Réponse émise le 18 février 2020

A l'occasion de la concertation sur la transformation de l'apprentissage organisée à l'hiver 2017, le constat d'un système d'aides peu lisible a été formulé : des aides trop nombreuses, peu incitatives au recours à l'apprentissage pour l'entreprise, compte tenu d'une concentration des aides sur la première année de formation et sur un seuil d'effectif de moins de 11 salariés. Ainsi, la proposition n° 33 du rapport issu de la concertation a préconisé la mise en place d'une aide unique ciblée sur les très petites entreprises, et les petites et moyennes entreprises (TPE/PME) et les premiers niveaux de diplôme. En outre les entreprises ne disposaient pas forcément d'une information adaptée pour leur permettre d'ouvrir leur droit aux aides. Ainsi, le taux de recours à l'aide « TPE jeune apprenti » était de l'ordre de 75 %. Par ailleurs, autre constat fait, les entreprises étaient soumises à de nombreuses formalités à remplir afin de pouvoir bénéficier de ces aides.
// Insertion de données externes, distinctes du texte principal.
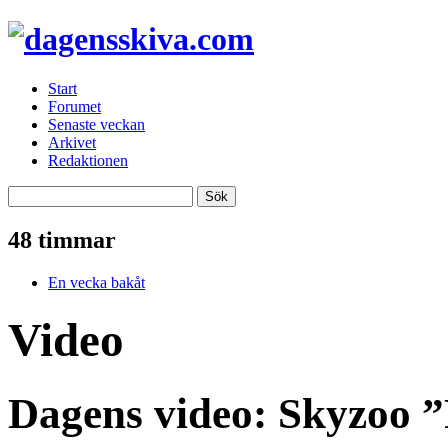
Start
Forumet
Senaste veckan
Arkivet
Redaktionen
48 timmar
En vecka bakåt
Video
Dagens video: Skyzoo ”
Le nouveau dispositif mis en place a largement simplifié la procédure, en utilisant les circuits existants : l'aide octroyée de droit pour les contrats éligibles sur les deux formalités obligatoires pour l'employeur : le dépôt du contrat d'apprentissage et la déclaration sociale nominative (DSN). L'employeur n'a alors aucune démarche supplémentaire à entreprendre pour recevoir l'aide chaque mois. En outre, l'aide est versée par anticipation, avant décaissement par l'employeur de la rémunération de l'apprenti. C'est donc dans un double objectif que le gouvernement a mis en place l'aide unique aux employeurs d'apprentis (AUEA) : simplifier et rendre plus visible le système d'aides aux entreprises pour le recrutement d'un apprenti, ainsi qu'étendre le dispositif aux petites et moyennes entreprises et rendre le système dans son ensemble plus égalitaire. Le gouvernement n'a donc pas le projet, dans l'immédiat, d'apporter des corrections au dispositif mis en place, par ailleurs encore trop jeune dans son exécution pour établir un premier bilan.